A plutocracia norte-americana declarou guerra ao desenvolvimento sustentável. Milionários como Charles e David Koch (petróleo e gás), Robert Mercer (finanças) e Sheldon Adelson (casinos) fazem política com o objectivo de obterem ganhos financeiros para si. Financiam os políticos Republicanos que prometem cortar os impostos, desregular as suas indústrias e ignorar os alertas da ciência ambiental, em especial da ciência do clima.

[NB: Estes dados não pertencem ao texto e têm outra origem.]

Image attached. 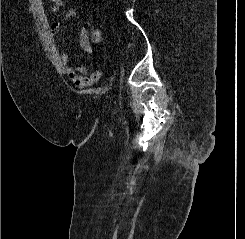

Quando o assunto diz respeito aos progressos realizados no sentido de alcançar os Objectivos de Desenvolvimento Sustentável das Nações Unidas, os Estados Unidos estão na 42ª posição entre os 157 países que constam do índice ODS, no qual eu também participo, bem abaixo de quase todos os outros países com elevados rendimentos. O autor dinamarquês Bjørn Lomborg ficou perplexo. Como é que um país rico pode ficar numa posição tão baixa? "É popular e fácil atacar os Estados Unidos", depreendeu.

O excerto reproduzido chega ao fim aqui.